__Exercise aim__:
With pictures removed, output every record below exactly as written.

[Records drawn from a dataset]
⟨

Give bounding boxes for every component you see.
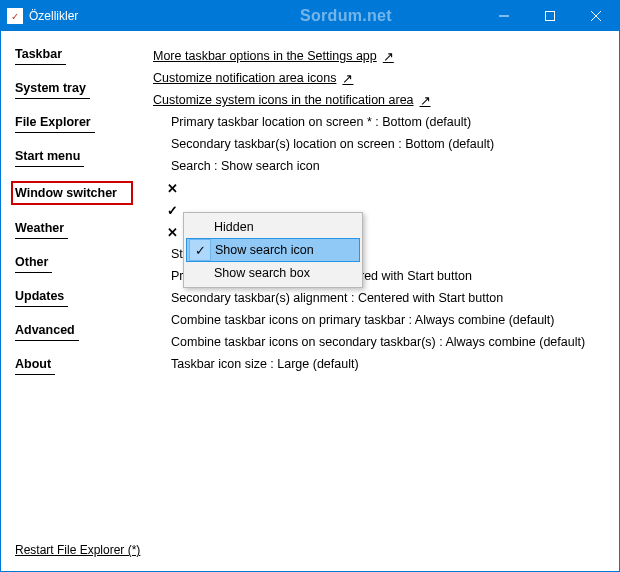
main-panel: More taskbar options in the Settings app…: [153, 31, 619, 571]
maximize-button[interactable]: [527, 1, 573, 31]
link-label: Customize notification area icons: [153, 71, 336, 85]
dropdown-item-label: Hidden: [214, 220, 254, 234]
link-label: More taskbar options in the Settings app: [153, 49, 377, 63]
sidebar-item-file-explorer[interactable]: File Explorer: [15, 113, 95, 133]
check-icon: ✓: [165, 203, 179, 218]
setting-combine-primary[interactable]: Combine taskbar icons on primary taskbar…: [153, 309, 609, 331]
setting-combine-secondary[interactable]: Combine taskbar icons on secondary taskb…: [153, 331, 609, 353]
watermark: Sordum.net: [300, 7, 392, 25]
cross-icon: ✕: [165, 181, 179, 196]
close-button[interactable]: [573, 1, 619, 31]
search-dropdown: Hidden ✓ Show search icon Show search bo…: [183, 212, 363, 288]
app-icon: ✓: [7, 8, 23, 24]
sidebar-item-updates[interactable]: Updates: [15, 287, 68, 307]
sidebar-item-window-switcher[interactable]: Window switcher: [11, 181, 133, 205]
dropdown-item-show-search-box[interactable]: Show search box: [186, 261, 360, 285]
dropdown-item-hidden[interactable]: Hidden: [186, 215, 360, 239]
setting-secondary-alignment[interactable]: Secondary taskbar(s) alignment : Centere…: [153, 287, 609, 309]
titlebar[interactable]: ✓ Özellikler Sordum.net: [1, 1, 619, 31]
sidebar-item-start-menu[interactable]: Start menu: [15, 147, 84, 167]
link-customize-notification-icons[interactable]: Customize notification area icons↗: [153, 67, 609, 89]
dropdown-item-label: Show search box: [214, 266, 310, 280]
setting-primary-taskbar-location[interactable]: Primary taskbar location on screen * : B…: [153, 111, 609, 133]
dropdown-check-slot: [188, 261, 210, 285]
sidebar-item-system-tray[interactable]: System tray: [15, 79, 90, 99]
dropdown-item-show-search-icon[interactable]: ✓ Show search icon: [186, 238, 360, 262]
link-label: Customize system icons in the notificati…: [153, 93, 414, 107]
external-link-icon: ↗: [420, 93, 431, 108]
sidebar-item-about[interactable]: About: [15, 355, 55, 375]
minimize-button[interactable]: [481, 1, 527, 31]
svg-rect-1: [546, 12, 555, 21]
setting-taskbar-icon-size[interactable]: Taskbar icon size : Large (default): [153, 353, 609, 375]
setting-secondary-taskbar-location[interactable]: Secondary taskbar(s) location on screen …: [153, 133, 609, 155]
dropdown-item-label: Show search icon: [215, 243, 314, 257]
link-customize-system-icons[interactable]: Customize system icons in the notificati…: [153, 89, 609, 111]
window-controls: [481, 1, 619, 31]
sidebar: Taskbar System tray File Explorer Start …: [1, 31, 153, 571]
external-link-icon: ↗: [383, 49, 394, 64]
link-more-taskbar-options[interactable]: More taskbar options in the Settings app…: [153, 45, 609, 67]
sidebar-item-taskbar[interactable]: Taskbar: [15, 45, 66, 65]
cross-icon: ✕: [165, 225, 179, 240]
window-title: Özellikler: [29, 9, 78, 23]
sidebar-item-other[interactable]: Other: [15, 253, 52, 273]
option-row-1[interactable]: ✕: [153, 177, 609, 199]
content-area: Taskbar System tray File Explorer Start …: [1, 31, 619, 571]
sidebar-item-advanced[interactable]: Advanced: [15, 321, 79, 341]
check-icon: ✓: [189, 239, 211, 261]
setting-search[interactable]: Search : Show search icon: [153, 155, 609, 177]
external-link-icon: ↗: [342, 71, 353, 86]
sidebar-item-weather[interactable]: Weather: [15, 219, 68, 239]
dropdown-check-slot: [188, 215, 210, 239]
restart-file-explorer-link[interactable]: Restart File Explorer (*): [15, 543, 140, 557]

⟩

__Written answer__:
Give bounding boxes for every component you see.
main-panel: More taskbar options in the Settings app…: [153, 31, 619, 571]
maximize-button[interactable]: [527, 1, 573, 31]
link-label: Customize notification area icons: [153, 71, 336, 85]
dropdown-item-label: Hidden: [214, 220, 254, 234]
link-label: More taskbar options in the Settings app: [153, 49, 377, 63]
sidebar-item-file-explorer[interactable]: File Explorer: [15, 113, 95, 133]
check-icon: ✓: [165, 203, 179, 218]
setting-combine-primary[interactable]: Combine taskbar icons on primary taskbar…: [153, 309, 609, 331]
setting-combine-secondary[interactable]: Combine taskbar icons on secondary taskb…: [153, 331, 609, 353]
watermark: Sordum.net: [300, 7, 392, 25]
cross-icon: ✕: [165, 181, 179, 196]
close-button[interactable]: [573, 1, 619, 31]
search-dropdown: Hidden ✓ Show search icon Show search bo…: [183, 212, 363, 288]
app-icon: ✓: [7, 8, 23, 24]
sidebar-item-updates[interactable]: Updates: [15, 287, 68, 307]
sidebar-item-window-switcher[interactable]: Window switcher: [11, 181, 133, 205]
dropdown-item-show-search-box[interactable]: Show search box: [186, 261, 360, 285]
dropdown-item-hidden[interactable]: Hidden: [186, 215, 360, 239]
setting-secondary-alignment[interactable]: Secondary taskbar(s) alignment : Centere…: [153, 287, 609, 309]
titlebar[interactable]: ✓ Özellikler Sordum.net: [1, 1, 619, 31]
sidebar-item-start-menu[interactable]: Start menu: [15, 147, 84, 167]
link-customize-notification-icons[interactable]: Customize notification area icons↗: [153, 67, 609, 89]
dropdown-item-label: Show search box: [214, 266, 310, 280]
setting-primary-taskbar-location[interactable]: Primary taskbar location on screen * : B…: [153, 111, 609, 133]
dropdown-check-slot: [188, 261, 210, 285]
sidebar-item-system-tray[interactable]: System tray: [15, 79, 90, 99]
dropdown-item-show-search-icon[interactable]: ✓ Show search icon: [186, 238, 360, 262]
link-label: Customize system icons in the notificati…: [153, 93, 414, 107]
external-link-icon: ↗: [420, 93, 431, 108]
sidebar-item-about[interactable]: About: [15, 355, 55, 375]
minimize-button[interactable]: [481, 1, 527, 31]
svg-rect-1: [546, 12, 555, 21]
setting-taskbar-icon-size[interactable]: Taskbar icon size : Large (default): [153, 353, 609, 375]
setting-secondary-taskbar-location[interactable]: Secondary taskbar(s) location on screen …: [153, 133, 609, 155]
dropdown-item-label: Show search icon: [215, 243, 314, 257]
link-customize-system-icons[interactable]: Customize system icons in the notificati…: [153, 89, 609, 111]
window-controls: [481, 1, 619, 31]
sidebar: Taskbar System tray File Explorer Start …: [1, 31, 153, 571]
external-link-icon: ↗: [383, 49, 394, 64]
link-more-taskbar-options[interactable]: More taskbar options in the Settings app…: [153, 45, 609, 67]
sidebar-item-taskbar[interactable]: Taskbar: [15, 45, 66, 65]
cross-icon: ✕: [165, 225, 179, 240]
window-title: Özellikler: [29, 9, 78, 23]
sidebar-item-other[interactable]: Other: [15, 253, 52, 273]
option-row-1[interactable]: ✕: [153, 177, 609, 199]
content-area: Taskbar System tray File Explorer Start …: [1, 31, 619, 571]
sidebar-item-advanced[interactable]: Advanced: [15, 321, 79, 341]
check-icon: ✓: [189, 239, 211, 261]
setting-search[interactable]: Search : Show search icon: [153, 155, 609, 177]
external-link-icon: ↗: [342, 71, 353, 86]
sidebar-item-weather[interactable]: Weather: [15, 219, 68, 239]
dropdown-check-slot: [188, 215, 210, 239]
restart-file-explorer-link[interactable]: Restart File Explorer (*): [15, 543, 140, 557]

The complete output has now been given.